University of Colorado Boulder

Warming due to climate change over the past three decades has been three times greater in the Arctic than the global average. The loss of sea and land ice and the thawing of permafrost in Arctic ecosystems, and their potential to enhance climate change, are critical concerns that have fostered substantial research over the past three decades. Short comprehensive summaries of the results from this research will inform mitigation of the environmental impacts.

To promote an understanding of the science underlying climate change impacts in the Arctic, CU Boulder/INSTAAR‘s journal Arctic, Antarctic, and Alpine Research (AAAR) is teaming up with SEARCH, the Study of Environmental Arctic Change, to release an ongoing series of short articles called “Arctic Answers.” SEARCH is a collaborative program of Arctic researchers, Indigenous experts, decision makers and funding agencies that facilitates synthesis of Arctic science and communicates our current understanding to help society respond to a rapidly changing Arctic.

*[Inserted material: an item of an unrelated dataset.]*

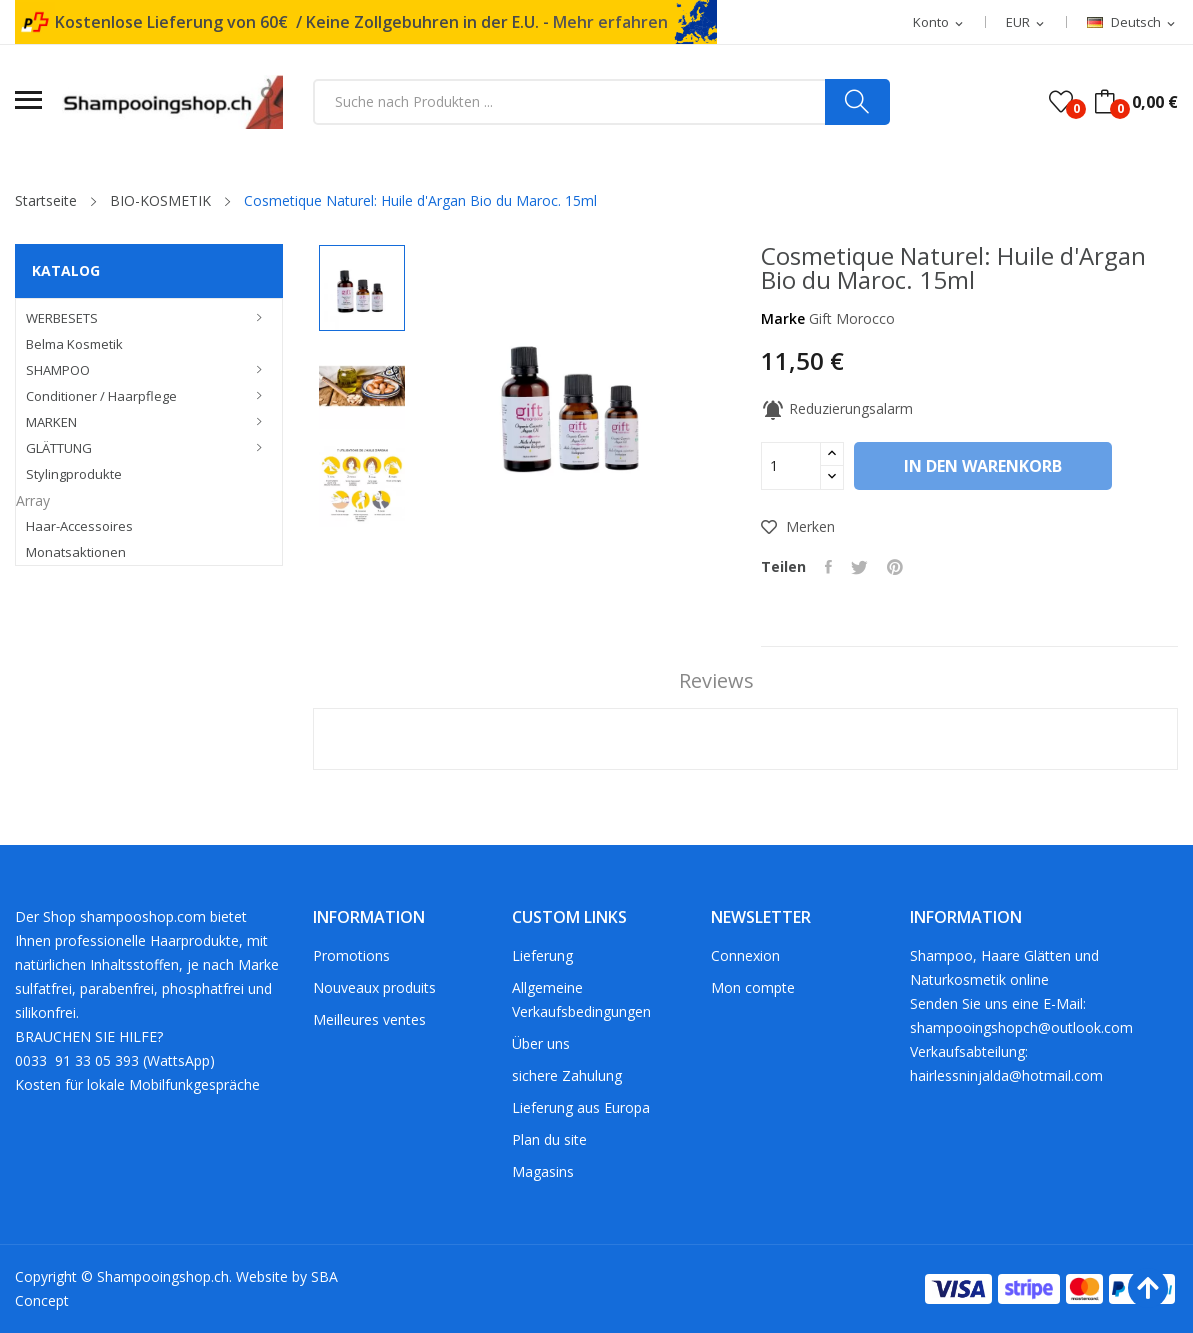 This screenshot has height=1333, width=1193. Describe the element at coordinates (1026, 23) in the screenshot. I see `[Währungsschalter]` at that location.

Until now, Arctic Answers have been available only on the SEARCH website. With the new partnership, new and updated Arctic Answers science briefs will be published open access in AAAR.

Arctic Answers are two-page summaries developed to “provide expert and broadly accessible answers to specific questions about the changing Arctic environment” according to Brendan Kelly, chief scientist and director of SEARCH at the University of Alaska Fairbanks. Topics covered in the newly published Arctic Answers series in AAAR include how rapidly the sea ice and Greenland ice sheets are melting, how disappearing sea ice will impact the climate, how the loss of sea ice will impact commercial fishing, and the role of permafrost in a warming Arctic.

The target audience for Arctic Answers includes policy experts, resource managers, research scientists, students and generally anyone interested in climate change research. Publishing Arctic Answers in AAAR will “increase the visibility of these science briefs, attract future authors and provide summaries of critical Arctic issues to a wider audience,” noted George Kling, professor of ecology and evolutionary biology at the University of Michigan and member of the SEARCH community.

Marika Holland, of the National Center for Atmospheric Research, observed, “I will read Arctic Answers to understand what is important in other disciplines.”

One Congressional advisor remarked enthusiastically, “I use these (Arctic Answers) all the time.” Indeed, authors of Arctic Answers available on the SEARCH website have been asked to testify on climate crisis matters before Congress.

Kelly noted that “SEARCH is about informing decisions with up-to-date understanding from scientific and Indigenous experts, and we are excited going forward to have AAAR publishing Arctic Answers as a special section of the journal.”

“I think of Arctic Answers as a novel kind of Arctic pipeline: scientific knowledge accessibly delivered to inform policy addressing our climate crisis,” commented Jen Hall-Bowman, managing editor of Arctic, Antarctic, and Alpine Research.